The big issue is that you can't put a statement in an expression. Python has a much stricter statement/expression barrier than most languages. Python also has a nice separation between its declarative subset and the rest of the language. And it ties these two things together: composable expressions don't have side effects. All of this contributes a lot to Python's readability. But it can be limiting. If you want to throw a side effect like updating a variable into the middle of an expression--whether it's a listcomp or a lambda callback--you can't. In Ruby, JavaScript, the main .NET languages, and even some of the impure traditional functional languages, doing that kind of thing is not just allowed, but idiomatic. That's why all of these proposals are about a way to embed a statement context (a "multiline lambda" or "inline def") into the middle of an expression.

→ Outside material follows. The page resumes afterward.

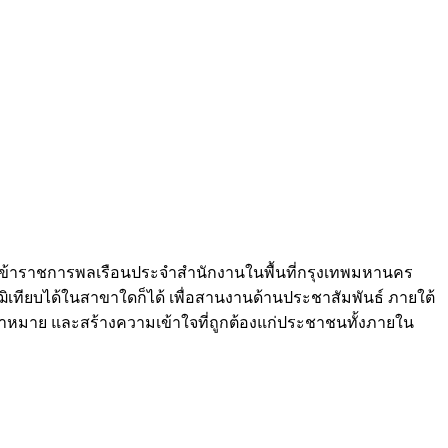
นข้าราชการพลเรือนประจำสำนักงานในพื้นที่กรุงเทพมหานคร
ุฒิเทียบได้ในสาขาใดก็ได้ เพื่อสานงานด้านประชาสัมพันธ์ ภายใต้
าหมาย และสร้างความเข้าใจที่ถูกต้องแก่ประชาชนทั้งภายใน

There's also an order-of-definition problem. You want to put code where it belongs, and to avoid highlighting code that isn't the important part of your logic. When you write a call to async_read() or Button() with a trivial callback, it's easier to understand if the callback is inside the call (which is why we have lambdas in the first place). Nick Coghlan's two @in PEPs are about providing this feature without the previous one (and I think it's significant that they've attracted much less dislike, but also less positive excitement).